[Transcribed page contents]

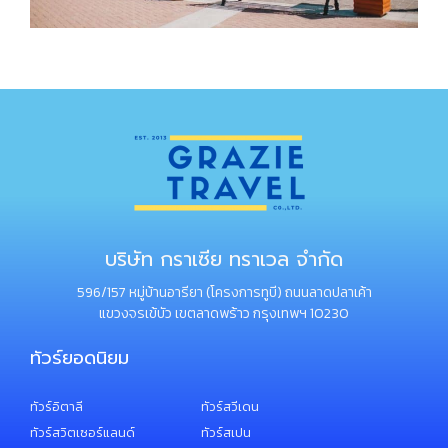
บริษัท กราเซีย ทราเวล จำกัด
596/157 หมู่บ้านอารียา (โครงการทูบี) ถนนลาดปลาเค้า
แขวงจรเข้บัว เขตลาดพร้าว กรุงเทพฯ 10230
ทัวร์ยอดนิยม
ทัวร์อิตาลี
ทัวร์สวีเดน
ทัวร์สวิตเซอร์แลนด์
ทัวร์สเปน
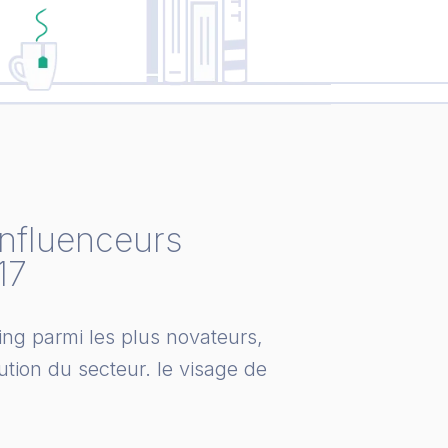
influenceurs
17
ng parmi les plus novateurs,
ution du secteur. le visage de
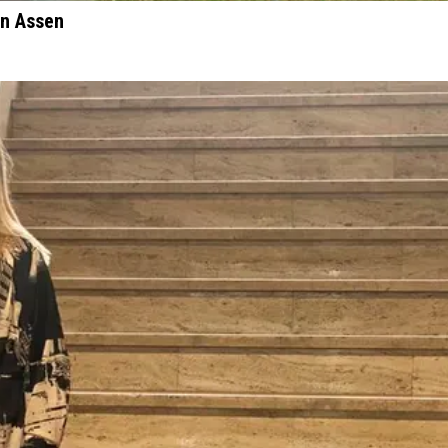
in Assen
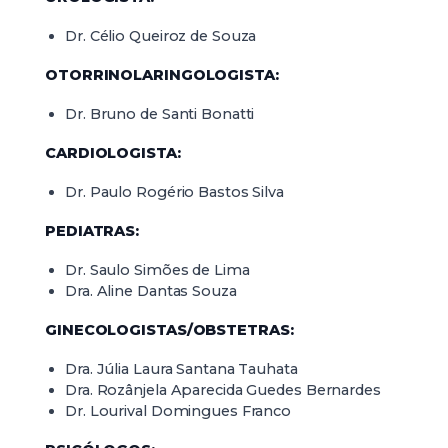
Dr. Célio Queiroz de Souza
OTORRINOLARINGOLOGISTA:
Dr. Bruno de Santi Bonatti
CARDIOLOGISTA:
Dr. Paulo Rogério Bastos Silva
PEDIATRAS:
Dr. Saulo Simões de Lima
Dra. Aline Dantas Souza
GINECOLOGISTAS/OBSTETRAS:
Dra. Júlia Laura Santana Tauhata
Dra. Rozânjela Aparecida Guedes Bernardes
Dr. Lourival Domingues Franco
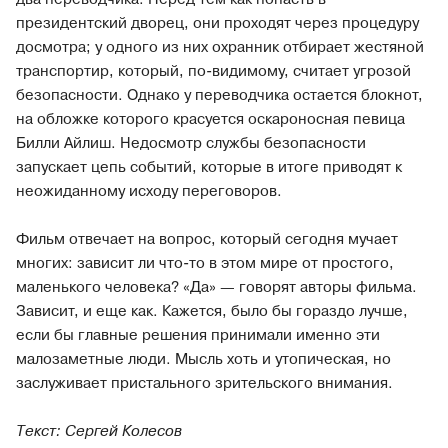
президентский дворец, они проходят через процедуру
досмотра; у одного из них охранник отбирает жестяной
транспортир, который, по-видимому, считает угрозой
безопасности. Однако у переводчика остается блокнот,
на обложке которого красуется оскароносная певица
Билли Айлиш. Недосмотр службы безопасности
запускает цепь событий, которые в итоге приводят к
неожиданному исходу переговоров.
Фильм отвечает на вопрос, который сегодня мучает
многих: зависит ли что-то в этом мире от простого,
маленького человека? «Да» — говорят авторы фильма.
Зависит, и еще как. Кажется, было бы гораздо лучше,
если бы главные решения принимали именно эти
малозаметные люди. Мысль хоть и утопическая, но
заслуживает пристального зрительского внимания.
Текст: Сергей Колесов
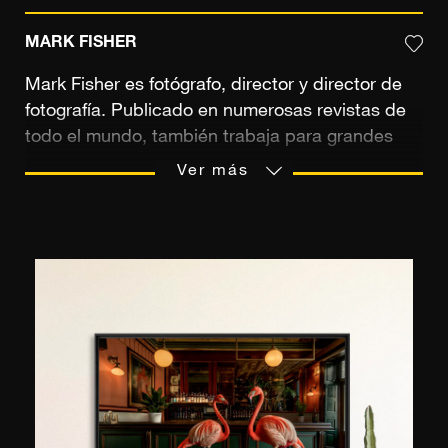
MARK FISHER
Mark Fisher es fotógrafo, director y director de
fotografía. Publicado en numerosas revistas de
todo el mundo, también trabaja para grandes
marcas como Patagonia, Mercedes Benz, Nike y
Ver más
The North Face. Ha sido debidamente
recompensado por su trabajo, seleccionado
para los 30 de PDN y recibió el premio Adobe
Rising Star. Galardonado con una Beca de
Excelencia Fulbright, también enseñó en el
prestigioso Centro Annenberg de Fotografía.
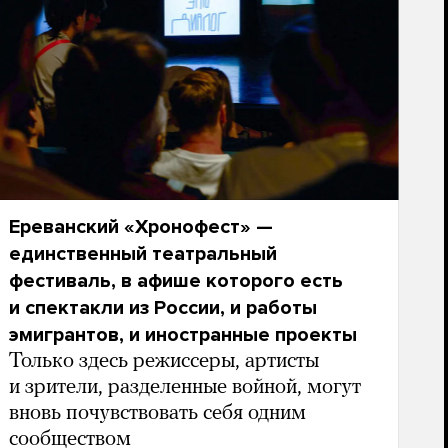
Ереванский «Хронофест» —
единственный театральный
фестиваль, в афише которого есть
и спектакли из России, и работы
эмигрантов, и иностранные проекты
Только здесь режиссеры, артисты
и зрители, разделенные войной, могут
вновь почувствовать себя одним
сообществом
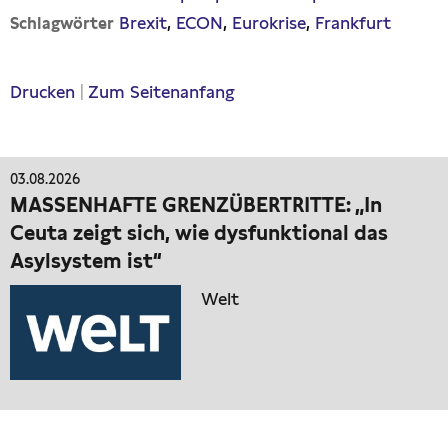
Brexit
ECON
Eurokrise
Frankfurt
Schlagwörter
Drucken
|
Zum Seitenanfang
03.08.2026
MASSENHAFTE GRENZÜBERTRITTE: „In
Ceuta zeigt sich, wie dysfunktional das
Asylsystem ist“
Welt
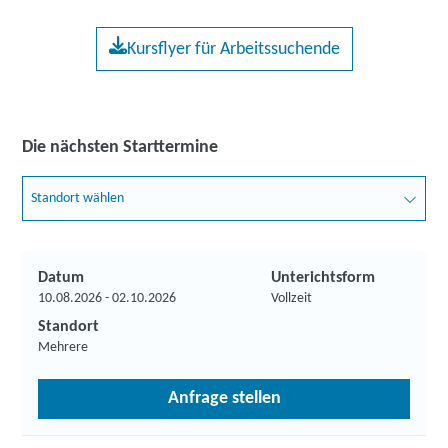
Kursflyer für Arbeitssuchende
Die nächsten Starttermine
Standort wählen
Datum
Unterichtsform
10.08.2026 - 02.10.2026
Vollzeit
Standort
Mehrere
Anfrage stellen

• _What the task asks_: The number alone, please: how many lines in the data contain the string "para"?

• _Written response_: 2